For example, mysteriously, in Britain, the death rate from the pandemic has been higher among people who identify as Muslims, Jews, Hindus or Sikh than Christians or those with no stated religion. Muslim males have been hit the worst, more than two-and-a-half times more than males with no religious affiliation and four times females. Why? We don’t yet know.
What we do know is that the disease has sparked a rise in Islamophobia.
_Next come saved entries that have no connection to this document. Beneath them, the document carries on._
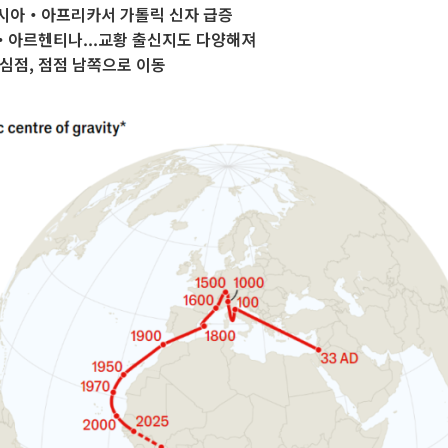
아시아‧아프리카서 가톨릭 신자 급증
아르헨티나...교황 출신지도 다양해져
심점, 점점 남쪽으로 이동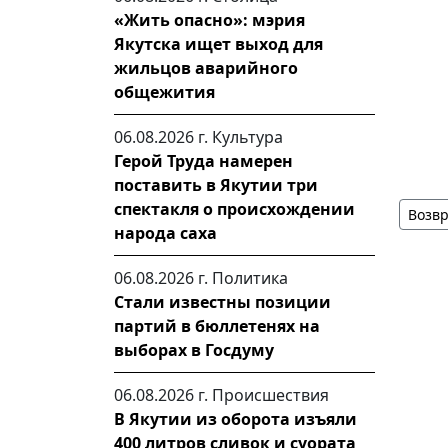
«Жить опасно»: мэрия
Якутска ищет выход для
жильцов аварийного
общежития
06.08.2026 г.
Культура
Герой Труда намерен
поставить в Якутии три
спектакля о происхождении
Возвр
народа саха
06.08.2026 г.
Политика
Стали известны позиции
партий в бюллетенях на
выборах в Госдуму
06.08.2026 г.
Происшествия
В Якутии из оборота изъяли
400 литров сливок и суората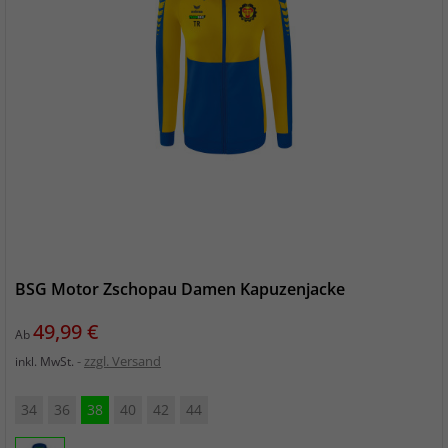
BSG Motor Zschopau Damen Kapuzenjacke
Preis
49,99 €
Ab
zzgl. Versand
inkl. MwSt.
34
36
38
40
42
44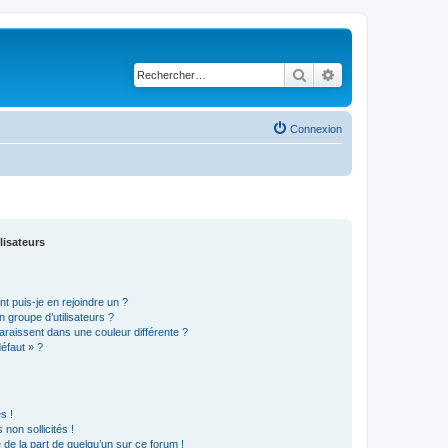
Rechercher
Recherche avancé
Connexion
lisateurs
t puis-je en rejoindre un ?
 groupe d’utilisateurs ?
araissent dans une couleur différente ?
défaut » ?
s !
non sollicités !
e de la part de quelqu’un sur ce forum !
That started early on in the crisis when Muslim-led religious gatherings were targeted for criticism as spreaders of the disease.
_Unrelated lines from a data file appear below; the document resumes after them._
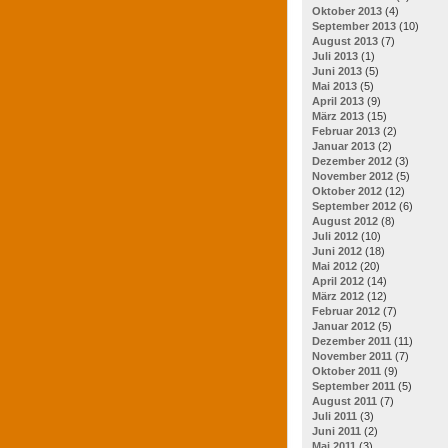
Oktober 2013
(4)
September 2013
(10)
August 2013
(7)
Juli 2013
(1)
Juni 2013
(5)
Mai 2013
(5)
April 2013
(9)
März 2013
(15)
Februar 2013
(2)
Januar 2013
(2)
Dezember 2012
(3)
November 2012
(5)
Oktober 2012
(12)
September 2012
(6)
August 2012
(8)
Juli 2012
(10)
Juni 2012
(18)
Mai 2012
(20)
April 2012
(14)
März 2012
(12)
Februar 2012
(7)
Januar 2012
(5)
Dezember 2011
(11)
November 2011
(7)
Oktober 2011
(9)
September 2011
(5)
August 2011
(7)
Juli 2011
(3)
Juni 2011
(2)
Mai 2011
(3)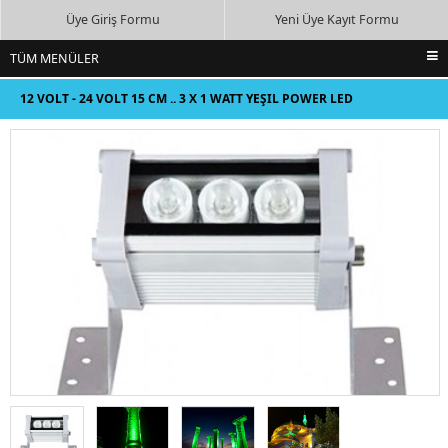
Üye Giriş Formu
Yeni Üye Kayıt Formu
TÜM MENÜLER
ANA SAYFA
12 VOLT - 24 VOLT 15 CM .. 3 X 1 WATT YEŞIL POWER LED
İNDİRİMDEKİLER
WALLWASHER
YENİ EKLENENLER
EN ÇOK SATILANLAR
BİZE ULAŞIN
ALIŞVERİŞ SEPETİ
TÜM KATEGORİLER
LITYUM POLIMER LIFEPO4 PIL AKÜ ŞARJ CIHAZI
AKÜ ŞARJ ALETLERI CIHAZLARI
KAYAN YAZI LED EKRAN ÜRÜNLERI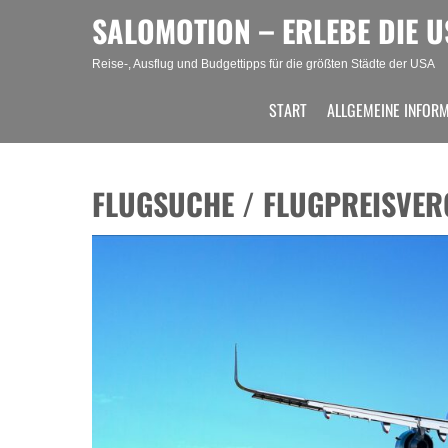
Skip
SALOMOTION – ERLEBE DIE U
to
content
Reise-, Ausflug und Budgettipps für die größten Städte der USA
START
ALLGEMEINE INFOR
FLUGSUCHE / FLUGPREISVER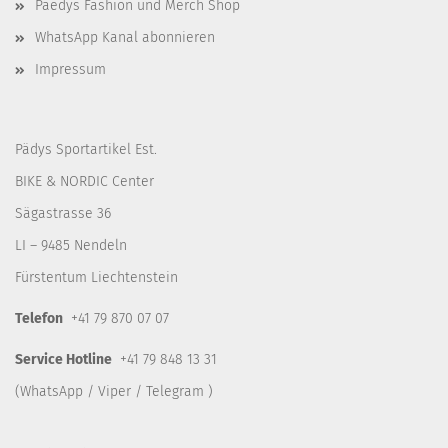
Paedys Fashion und Merch Shop
WhatsApp Kanal abonnieren
Impressum
Pädys Sportartikel Est.
BIKE & NORDIC Center
Sägastrasse 36
LI – 9485 Nendeln
Fürstentum Liechtenstein
Telefon
+41 79 870 07 07
Service Hotline
+41 79 848 13 31
(WhatsApp / Viper / Telegram )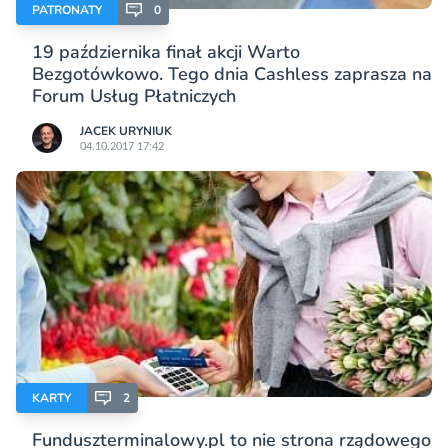
PATRONATY
0
19 października finał akcji Warto
Bezgotówkowo. Tego dnia Cashless zaprasza na
Forum Usług Płatniczych
JACEK URYNIUK
04.10.2017 17:42
KARTY
2
Funduszterminalowy.pl to nie strona rządowego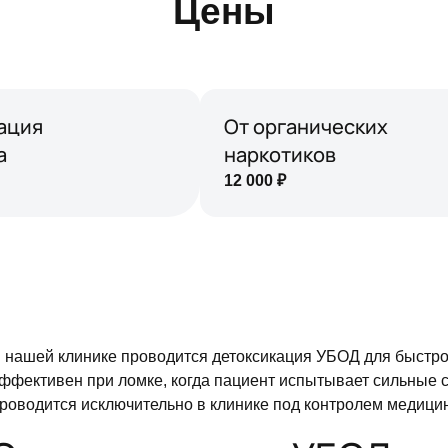
Цены
ация
От органических
а
наркотиков
12 000
₽
 нашей клинике проводится детоксикация УБОД для быстро
ффективен при ломке, когда пациент испытывает сильные с
роводится исключительно в клинике под контролем медици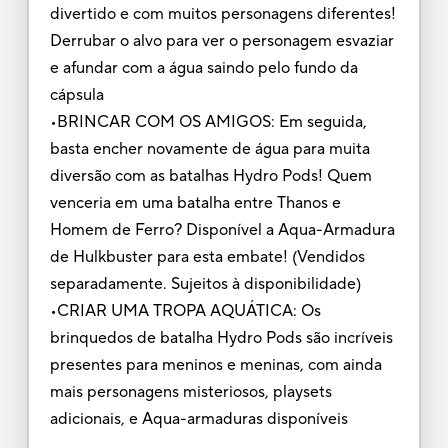
divertido e com muitos personagens diferentes!
Derrubar o alvo para ver o personagem esvaziar
e afundar com a água saindo pelo fundo da
cápsula
•BRINCAR COM OS AMIGOS: Em seguida,
basta encher novamente de água para muita
diversão com as batalhas Hydro Pods! Quem
venceria em uma batalha entre Thanos e
Homem de Ferro? Disponível a Aqua-Armadura
de Hulkbuster para esta embate! (Vendidos
separadamente. Sujeitos à disponibilidade)
•CRIAR UMA TROPA AQUÁTICA: Os
brinquedos de batalha Hydro Pods são incríveis
presentes para meninos e meninas, com ainda
mais personagens misteriosos, playsets
adicionais, e Aqua-armaduras disponíveis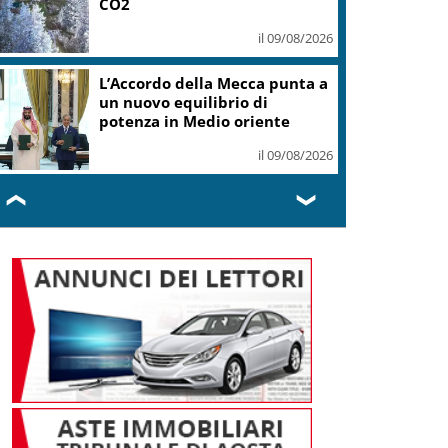
CO2
il 09/08/2026
L’Accordo della Mecca punta a
un nuovo equilibrio di
potenza in Medio oriente
il 09/08/2026
❮
❯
In India, an Islamic missionary gathering of 8,000 people in March ended up being a hotspot for the virus. This act served as a match that lit up simmering hatred and prejudice against Muslims that led to violent incidents against them in the country.
As resentment and hostility grew, bans on religious activities were enacted as COVID-19 safety measures. Mosques were closed down, religious gatherings were stopped in many countries like Pakistan. Hajj, an annual religious ritual that gathers approximately 2.5 million Muslims from around the world in Saudi Arabia, was closed for foreigners for the first time in 90 years.
The situation has worsened as ‘fake news’ has consumed all sides as the pandemic has raged. Many religious clerics, for example, mimicked many conservative Christians in rejecting the seriousness of the disease, urging Muslims to carry out religious duties as normal, and claiming COVID-19 is a conspiracy to sway them from Islam.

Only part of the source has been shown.